Sergei Lebedev is the author of OBLIVION, a stunning novel about family, fate, untamed nature, Russia, and the legacy of the Soviet Union. Here’s a poem by Lebedev called “The Red Star,” which highlights some of the paradoxes and contradictions of Russia’s past. This poem, like Lebedev’s novel, was translated by Antonina W. Bouis.
The Red Star
One grandfather was a bomber pilot,
he did not see the people he killed.
He dropped bombs in the Quadrant sixteen slash seven
and pulled the plane out of a dive.
In forty-three they gave him the Order of the Red Star.
My other grandfather worked for the NKVD.
He was a senior lieutenant, the equivalent of army major.
He saw the people he killed,
when he made them kneel at the edge of the execution ditch.
In thirty-seven they gave him the Order of the Red Star.

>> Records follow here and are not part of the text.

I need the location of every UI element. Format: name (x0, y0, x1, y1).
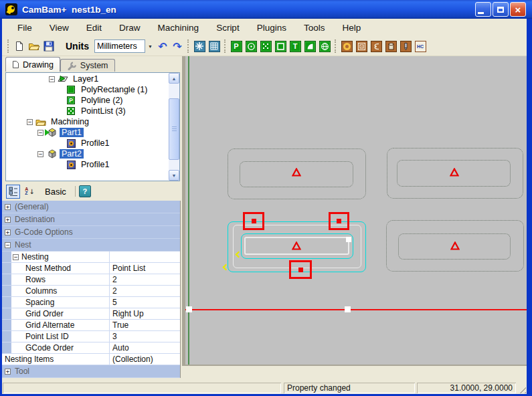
categorized-view-button[interactable] (6, 185, 20, 199)
toolbar-grip[interactable] (7, 39, 9, 53)
mop-engrave-button[interactable] (369, 38, 383, 54)
menu-help[interactable]: Help (333, 20, 369, 35)
scroll-down-icon: ▼ (172, 173, 177, 178)
draw-text-button[interactable]: T (288, 38, 302, 54)
tree-item-part1[interactable]: − Part1 (6, 127, 179, 138)
menu-tools[interactable]: Tools (295, 20, 334, 35)
menu-view[interactable]: View (41, 20, 78, 35)
collapse-icon[interactable]: − (13, 254, 19, 260)
save-file-button[interactable] (41, 38, 56, 54)
draw-circle-button[interactable] (244, 38, 258, 54)
help-button[interactable]: ? (79, 185, 91, 197)
tree-item-profile2[interactable]: Profile1 (6, 159, 179, 170)
collapse-icon[interactable]: − (27, 119, 33, 125)
collapse-icon[interactable]: − (5, 242, 11, 248)
category-destination[interactable]: + Destination (2, 213, 180, 226)
tree-item-pointlist[interactable]: PointList (3) (6, 106, 179, 116)
tree-item-polyline[interactable]: P Polyline (2) (6, 95, 179, 106)
close-button[interactable]: × (510, 2, 526, 17)
property-row-gcode-order[interactable]: GCode Order Auto (2, 342, 180, 354)
scrollbar-thumb[interactable] (169, 98, 179, 160)
scroll-up-icon: ▲ (172, 76, 177, 81)
origin-handle[interactable] (186, 306, 192, 312)
tree-scrollbar[interactable]: ▲ ▼ (169, 73, 179, 181)
snap-grid-button[interactable] (207, 38, 221, 54)
mop-heightcut-button[interactable]: HC (413, 38, 428, 54)
toolbar-grip[interactable] (224, 39, 226, 53)
new-file-button[interactable] (12, 38, 27, 54)
property-row-rows[interactable]: Rows 2 (2, 274, 180, 286)
chevron-down-icon: ▼ (148, 44, 153, 49)
maximize-icon (497, 7, 504, 13)
axis-handle[interactable] (345, 306, 351, 312)
property-row-point-list-id[interactable]: Point List ID 3 (2, 331, 180, 342)
category-nest[interactable]: − Nest (2, 239, 180, 252)
mop-lathe-button[interactable] (398, 38, 413, 54)
minimize-button[interactable] (475, 2, 491, 17)
category-gcode-options[interactable]: + G-Code Options (2, 226, 180, 239)
page-icon (12, 60, 19, 69)
units-dropdown-button[interactable]: ▼ (145, 39, 155, 53)
collapse-icon[interactable]: − (37, 130, 43, 136)
undo-button[interactable]: ↶ (155, 38, 170, 54)
expand-icon[interactable]: + (5, 229, 11, 235)
mop-pocket-button[interactable] (354, 38, 369, 54)
menu-machining[interactable]: Machining (149, 20, 208, 35)
tree-item-layer1[interactable]: − Layer1 (6, 74, 179, 84)
menu-draw[interactable]: Draw (110, 20, 149, 35)
property-row-spacing[interactable]: Spacing 5 (2, 297, 180, 308)
expand-icon[interactable]: + (5, 217, 11, 223)
expand-icon[interactable]: + (5, 369, 11, 375)
collapse-icon[interactable]: − (49, 76, 55, 82)
property-row-columns[interactable]: Columns 2 (2, 286, 180, 297)
expand-icon[interactable]: + (5, 204, 11, 210)
menu-script[interactable]: Script (207, 20, 248, 35)
menu-file[interactable]: File (9, 20, 41, 35)
mop-profile-button[interactable] (339, 38, 354, 54)
undo-icon: ↶ (155, 40, 170, 53)
resize-grip[interactable] (517, 384, 526, 393)
tree-item-part2[interactable]: − Part2 (6, 148, 179, 159)
property-row-grid-order[interactable]: Grid Order Right Up (2, 308, 180, 320)
property-row-nesting-items[interactable]: Nesting Items (Collection) (2, 354, 180, 365)
tree-item-machining[interactable]: − Machining (6, 116, 179, 127)
draw-pointlist-button[interactable] (258, 38, 273, 54)
view-mode-label[interactable]: Basic (45, 187, 66, 197)
alphabetical-sort-button[interactable]: AZ ↓ (23, 185, 37, 199)
draw-surface-button[interactable] (317, 38, 332, 54)
mop-drill-button[interactable] (383, 38, 398, 54)
categorized-icon (9, 187, 18, 197)
collapse-icon[interactable]: − (37, 151, 43, 157)
menu-edit[interactable]: Edit (78, 20, 110, 35)
toolbar-grip[interactable] (187, 39, 189, 53)
toolbar-grip[interactable] (335, 39, 337, 53)
tree-item-polyrectangle[interactable]: PolyRectangle (1) (6, 84, 179, 95)
tab-system[interactable]: System (60, 59, 115, 72)
part-origin-marker (450, 241, 460, 250)
redo-button[interactable]: ↷ (170, 38, 185, 54)
selected-point-marker[interactable] (289, 260, 312, 279)
property-row-nest-method[interactable]: Nest Method Point List (2, 263, 180, 274)
selected-point-marker[interactable] (329, 212, 349, 230)
menu-plugins[interactable]: Plugins (248, 20, 295, 35)
tab-drawing[interactable]: Drawing (5, 57, 60, 72)
draw-polyline-button[interactable]: P (229, 38, 244, 54)
selected-point-marker[interactable] (243, 212, 264, 230)
snap-point-button[interactable] (192, 38, 207, 54)
open-file-button[interactable] (27, 38, 41, 54)
property-grid: + (General) + Destination + G-Code Optio… (2, 201, 181, 378)
category-general[interactable]: + (General) (2, 201, 180, 213)
draw-arc-button[interactable] (302, 38, 317, 54)
pointlist-icon (66, 106, 76, 116)
draw-rectangle-button[interactable] (273, 38, 288, 54)
property-row-grid-alternate[interactable]: Grid Alternate True (2, 320, 180, 331)
maximize-button[interactable] (493, 2, 509, 17)
scroll-up-button[interactable]: ▲ (169, 73, 179, 84)
property-row-nesting-group[interactable]: − Nesting (2, 252, 180, 263)
units-combobox[interactable]: Millimeters (94, 39, 145, 53)
selection-handle[interactable] (346, 237, 351, 242)
category-tool[interactable]: + Tool (2, 365, 180, 378)
tree-item-profile1[interactable]: Profile1 (6, 138, 179, 148)
scroll-down-button[interactable]: ▼ (169, 170, 179, 181)
drawing-canvas[interactable] (182, 56, 527, 366)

One grandmother was an orderly
in a Moscow hospital, where they brought
seriously wounded officers.
She remembered the handful of Red Stars
left by the dead.
My other grandmother stayed in occupied territory,
in the house of her forester father.
She remembered the retreating officers
burying their red stars in the garden
in the potato bed or beet patch
in the fall of forty-one.
The sisters of my grandfathers starved to death in the blockade,
no one knows where they are buried.
The brothers of my grandmothers were privates lost in action,
surrounded near Kharkov and Orel,
no one knows what happened to them.
Two Red Stars lie in my hand,
one for a soldier, the other for an executioner.
And I don’t know how to tell them apart.